### WHAT THE TASK REQUIRES:
Using the records below, locate all lines containing "requieren" and return them.

[Records excerpted from a collection]
════════════════

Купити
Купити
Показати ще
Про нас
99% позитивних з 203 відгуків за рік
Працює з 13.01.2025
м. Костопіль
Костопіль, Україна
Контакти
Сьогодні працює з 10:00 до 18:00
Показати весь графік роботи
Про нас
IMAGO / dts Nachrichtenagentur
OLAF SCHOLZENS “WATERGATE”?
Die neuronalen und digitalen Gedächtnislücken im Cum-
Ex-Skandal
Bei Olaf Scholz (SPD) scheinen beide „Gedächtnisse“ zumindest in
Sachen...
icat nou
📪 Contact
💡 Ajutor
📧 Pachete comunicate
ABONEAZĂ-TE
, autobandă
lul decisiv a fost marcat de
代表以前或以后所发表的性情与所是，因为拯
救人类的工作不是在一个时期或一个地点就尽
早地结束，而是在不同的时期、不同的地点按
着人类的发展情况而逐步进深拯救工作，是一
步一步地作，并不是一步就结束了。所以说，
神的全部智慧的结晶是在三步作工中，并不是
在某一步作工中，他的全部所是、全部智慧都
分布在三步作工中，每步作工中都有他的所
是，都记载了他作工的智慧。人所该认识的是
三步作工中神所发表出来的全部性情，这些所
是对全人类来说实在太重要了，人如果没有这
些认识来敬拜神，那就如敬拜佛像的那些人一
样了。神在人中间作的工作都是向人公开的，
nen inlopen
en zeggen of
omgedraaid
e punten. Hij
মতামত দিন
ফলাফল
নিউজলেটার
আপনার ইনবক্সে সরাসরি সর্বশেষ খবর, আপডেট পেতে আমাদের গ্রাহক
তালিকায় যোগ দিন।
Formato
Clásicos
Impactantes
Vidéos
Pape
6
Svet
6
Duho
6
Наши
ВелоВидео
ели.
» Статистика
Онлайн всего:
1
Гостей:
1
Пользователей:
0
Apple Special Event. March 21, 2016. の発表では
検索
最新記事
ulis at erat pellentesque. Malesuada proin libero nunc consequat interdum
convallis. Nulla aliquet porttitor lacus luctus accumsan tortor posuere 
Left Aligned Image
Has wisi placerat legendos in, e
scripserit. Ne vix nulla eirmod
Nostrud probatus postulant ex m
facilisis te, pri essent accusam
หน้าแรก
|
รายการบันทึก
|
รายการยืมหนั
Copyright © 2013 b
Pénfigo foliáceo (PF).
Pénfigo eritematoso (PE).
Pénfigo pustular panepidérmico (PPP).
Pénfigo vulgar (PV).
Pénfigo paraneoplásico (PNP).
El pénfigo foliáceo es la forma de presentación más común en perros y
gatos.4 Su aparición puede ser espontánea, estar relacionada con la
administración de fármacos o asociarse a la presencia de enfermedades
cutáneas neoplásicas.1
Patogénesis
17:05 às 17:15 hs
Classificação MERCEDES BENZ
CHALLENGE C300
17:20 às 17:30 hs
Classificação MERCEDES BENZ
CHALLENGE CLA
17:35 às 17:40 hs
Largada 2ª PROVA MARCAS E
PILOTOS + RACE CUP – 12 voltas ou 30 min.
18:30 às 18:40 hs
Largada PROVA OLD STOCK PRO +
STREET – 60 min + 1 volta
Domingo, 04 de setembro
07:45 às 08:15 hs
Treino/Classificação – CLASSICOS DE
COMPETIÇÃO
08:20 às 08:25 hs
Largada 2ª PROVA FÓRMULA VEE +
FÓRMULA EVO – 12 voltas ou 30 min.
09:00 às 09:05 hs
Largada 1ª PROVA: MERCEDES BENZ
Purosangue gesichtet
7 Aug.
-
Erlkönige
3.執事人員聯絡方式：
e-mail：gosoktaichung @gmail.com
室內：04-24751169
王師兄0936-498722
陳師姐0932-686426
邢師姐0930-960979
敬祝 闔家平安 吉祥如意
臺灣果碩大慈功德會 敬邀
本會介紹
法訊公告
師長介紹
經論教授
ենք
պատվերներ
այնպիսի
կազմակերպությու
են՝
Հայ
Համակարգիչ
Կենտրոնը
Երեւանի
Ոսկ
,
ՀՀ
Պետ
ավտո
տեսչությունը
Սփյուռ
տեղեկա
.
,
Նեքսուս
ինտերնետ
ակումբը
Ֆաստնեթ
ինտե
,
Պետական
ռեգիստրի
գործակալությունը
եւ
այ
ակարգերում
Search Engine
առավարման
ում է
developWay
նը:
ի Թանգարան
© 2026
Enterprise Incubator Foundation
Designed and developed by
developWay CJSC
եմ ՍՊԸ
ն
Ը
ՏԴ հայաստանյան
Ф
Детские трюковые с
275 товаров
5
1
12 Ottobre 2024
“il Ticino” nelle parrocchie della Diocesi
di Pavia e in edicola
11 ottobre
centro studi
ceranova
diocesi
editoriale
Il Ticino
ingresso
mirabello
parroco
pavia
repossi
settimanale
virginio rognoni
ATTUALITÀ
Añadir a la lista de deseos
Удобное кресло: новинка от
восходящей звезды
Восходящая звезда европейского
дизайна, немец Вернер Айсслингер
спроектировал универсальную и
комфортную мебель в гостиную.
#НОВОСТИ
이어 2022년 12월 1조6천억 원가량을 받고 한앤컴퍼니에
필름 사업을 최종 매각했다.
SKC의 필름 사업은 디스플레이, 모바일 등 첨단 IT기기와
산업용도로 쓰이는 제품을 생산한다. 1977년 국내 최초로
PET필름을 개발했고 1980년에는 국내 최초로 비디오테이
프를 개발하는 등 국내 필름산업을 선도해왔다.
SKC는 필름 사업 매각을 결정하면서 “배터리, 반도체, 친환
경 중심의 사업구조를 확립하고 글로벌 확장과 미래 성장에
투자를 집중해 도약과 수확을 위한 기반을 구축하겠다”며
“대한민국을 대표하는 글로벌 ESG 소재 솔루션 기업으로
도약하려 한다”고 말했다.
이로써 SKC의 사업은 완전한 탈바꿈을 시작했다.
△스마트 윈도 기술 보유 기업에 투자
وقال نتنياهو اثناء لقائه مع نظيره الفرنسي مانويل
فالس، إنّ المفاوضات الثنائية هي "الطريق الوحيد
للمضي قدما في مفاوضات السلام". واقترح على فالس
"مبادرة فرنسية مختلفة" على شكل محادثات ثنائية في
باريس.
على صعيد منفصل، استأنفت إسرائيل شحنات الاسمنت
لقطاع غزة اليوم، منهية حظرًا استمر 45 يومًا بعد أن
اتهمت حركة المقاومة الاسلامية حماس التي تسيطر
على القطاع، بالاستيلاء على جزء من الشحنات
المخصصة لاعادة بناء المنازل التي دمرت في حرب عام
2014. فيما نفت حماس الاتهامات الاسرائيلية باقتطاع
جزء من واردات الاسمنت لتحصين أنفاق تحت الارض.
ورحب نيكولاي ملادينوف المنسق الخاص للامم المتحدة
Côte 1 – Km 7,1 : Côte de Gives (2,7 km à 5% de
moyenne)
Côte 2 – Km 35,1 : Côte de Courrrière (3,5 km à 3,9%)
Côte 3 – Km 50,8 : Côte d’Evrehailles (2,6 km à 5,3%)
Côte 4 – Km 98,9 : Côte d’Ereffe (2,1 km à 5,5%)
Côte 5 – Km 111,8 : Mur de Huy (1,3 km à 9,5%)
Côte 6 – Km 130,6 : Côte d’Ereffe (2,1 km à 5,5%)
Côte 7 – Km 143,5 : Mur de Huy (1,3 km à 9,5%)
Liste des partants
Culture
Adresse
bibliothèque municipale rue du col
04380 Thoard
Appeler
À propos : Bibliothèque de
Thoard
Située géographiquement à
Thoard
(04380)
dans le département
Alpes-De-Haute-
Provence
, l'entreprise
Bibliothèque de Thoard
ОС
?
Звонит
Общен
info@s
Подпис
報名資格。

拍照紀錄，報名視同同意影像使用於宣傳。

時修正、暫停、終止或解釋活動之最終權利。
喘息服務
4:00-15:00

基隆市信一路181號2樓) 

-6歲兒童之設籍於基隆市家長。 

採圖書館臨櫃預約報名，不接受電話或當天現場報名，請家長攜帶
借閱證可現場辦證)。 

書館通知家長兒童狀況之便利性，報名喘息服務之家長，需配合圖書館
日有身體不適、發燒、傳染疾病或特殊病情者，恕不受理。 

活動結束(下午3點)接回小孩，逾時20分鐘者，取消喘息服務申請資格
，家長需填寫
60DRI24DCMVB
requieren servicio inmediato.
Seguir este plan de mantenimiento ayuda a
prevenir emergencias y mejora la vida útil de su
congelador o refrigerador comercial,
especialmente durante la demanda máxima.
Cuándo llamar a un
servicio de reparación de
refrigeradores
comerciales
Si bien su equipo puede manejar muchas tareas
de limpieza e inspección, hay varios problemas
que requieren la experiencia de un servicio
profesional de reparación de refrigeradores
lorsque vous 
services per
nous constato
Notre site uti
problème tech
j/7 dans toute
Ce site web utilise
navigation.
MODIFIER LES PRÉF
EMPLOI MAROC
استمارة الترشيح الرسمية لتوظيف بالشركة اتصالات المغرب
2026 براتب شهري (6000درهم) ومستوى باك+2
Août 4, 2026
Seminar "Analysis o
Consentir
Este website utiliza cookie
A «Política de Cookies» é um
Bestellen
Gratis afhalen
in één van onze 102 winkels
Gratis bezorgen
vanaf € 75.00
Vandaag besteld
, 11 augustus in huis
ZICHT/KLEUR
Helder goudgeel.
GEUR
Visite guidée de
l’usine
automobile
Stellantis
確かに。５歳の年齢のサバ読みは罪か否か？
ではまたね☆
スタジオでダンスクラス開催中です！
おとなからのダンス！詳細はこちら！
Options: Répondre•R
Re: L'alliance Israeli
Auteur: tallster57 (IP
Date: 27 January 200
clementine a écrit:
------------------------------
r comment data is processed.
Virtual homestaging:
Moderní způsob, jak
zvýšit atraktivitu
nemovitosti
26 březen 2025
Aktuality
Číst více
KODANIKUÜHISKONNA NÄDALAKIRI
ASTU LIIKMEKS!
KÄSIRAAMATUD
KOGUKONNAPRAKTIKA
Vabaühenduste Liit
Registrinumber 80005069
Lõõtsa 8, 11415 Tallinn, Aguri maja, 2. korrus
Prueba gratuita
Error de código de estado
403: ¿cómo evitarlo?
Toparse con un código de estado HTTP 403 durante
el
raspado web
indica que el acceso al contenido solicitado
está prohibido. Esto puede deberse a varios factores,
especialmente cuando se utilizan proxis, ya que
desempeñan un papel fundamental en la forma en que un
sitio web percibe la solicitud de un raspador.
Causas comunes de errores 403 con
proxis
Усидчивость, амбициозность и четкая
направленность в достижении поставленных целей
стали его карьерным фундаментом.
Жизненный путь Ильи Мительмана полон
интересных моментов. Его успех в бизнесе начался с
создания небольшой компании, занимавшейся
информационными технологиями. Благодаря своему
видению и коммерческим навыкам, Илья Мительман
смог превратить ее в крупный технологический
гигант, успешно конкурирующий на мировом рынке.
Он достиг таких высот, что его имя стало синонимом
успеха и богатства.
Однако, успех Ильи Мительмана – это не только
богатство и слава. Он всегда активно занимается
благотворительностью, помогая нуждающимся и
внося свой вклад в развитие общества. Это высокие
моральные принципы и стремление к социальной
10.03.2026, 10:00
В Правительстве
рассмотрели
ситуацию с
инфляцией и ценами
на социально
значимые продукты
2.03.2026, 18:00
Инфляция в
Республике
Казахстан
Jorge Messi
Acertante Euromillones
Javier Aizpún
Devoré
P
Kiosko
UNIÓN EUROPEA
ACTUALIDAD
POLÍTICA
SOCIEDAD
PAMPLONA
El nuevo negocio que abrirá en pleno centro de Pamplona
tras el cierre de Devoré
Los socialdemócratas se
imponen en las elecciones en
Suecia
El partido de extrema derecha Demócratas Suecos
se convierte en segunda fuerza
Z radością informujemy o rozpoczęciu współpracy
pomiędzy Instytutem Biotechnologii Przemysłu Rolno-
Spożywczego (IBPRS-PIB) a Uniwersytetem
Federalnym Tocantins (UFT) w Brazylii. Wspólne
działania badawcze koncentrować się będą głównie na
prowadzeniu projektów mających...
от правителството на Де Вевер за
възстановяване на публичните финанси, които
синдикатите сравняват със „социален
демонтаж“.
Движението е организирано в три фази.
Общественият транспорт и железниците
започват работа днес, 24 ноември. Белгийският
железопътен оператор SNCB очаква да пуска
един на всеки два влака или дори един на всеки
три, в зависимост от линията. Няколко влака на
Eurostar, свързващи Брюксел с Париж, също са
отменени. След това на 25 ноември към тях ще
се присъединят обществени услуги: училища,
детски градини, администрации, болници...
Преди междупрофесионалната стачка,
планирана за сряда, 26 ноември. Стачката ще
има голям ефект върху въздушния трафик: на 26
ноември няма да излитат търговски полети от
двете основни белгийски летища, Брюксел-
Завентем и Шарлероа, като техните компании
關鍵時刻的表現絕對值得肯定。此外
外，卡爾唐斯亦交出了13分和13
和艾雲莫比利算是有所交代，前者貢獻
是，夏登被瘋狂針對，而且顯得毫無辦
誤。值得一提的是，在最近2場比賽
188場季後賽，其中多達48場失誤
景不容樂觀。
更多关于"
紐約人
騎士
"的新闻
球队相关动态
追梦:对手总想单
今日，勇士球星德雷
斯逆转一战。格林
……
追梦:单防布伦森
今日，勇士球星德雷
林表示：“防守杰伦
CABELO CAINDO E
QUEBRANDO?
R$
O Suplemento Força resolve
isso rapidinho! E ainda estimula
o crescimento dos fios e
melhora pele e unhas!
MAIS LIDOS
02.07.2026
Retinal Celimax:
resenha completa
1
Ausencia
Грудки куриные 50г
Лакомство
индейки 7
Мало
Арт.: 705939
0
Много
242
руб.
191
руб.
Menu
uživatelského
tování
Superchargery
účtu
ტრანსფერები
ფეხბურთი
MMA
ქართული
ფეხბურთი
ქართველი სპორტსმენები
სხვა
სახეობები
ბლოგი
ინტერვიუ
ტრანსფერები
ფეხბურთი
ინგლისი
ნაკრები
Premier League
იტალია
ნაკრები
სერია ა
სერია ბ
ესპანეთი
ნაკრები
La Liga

════════════════

### ANSWER FOR THIS EXERCISE:
requieren servicio inmediato.
que requieren la experiencia de un servicio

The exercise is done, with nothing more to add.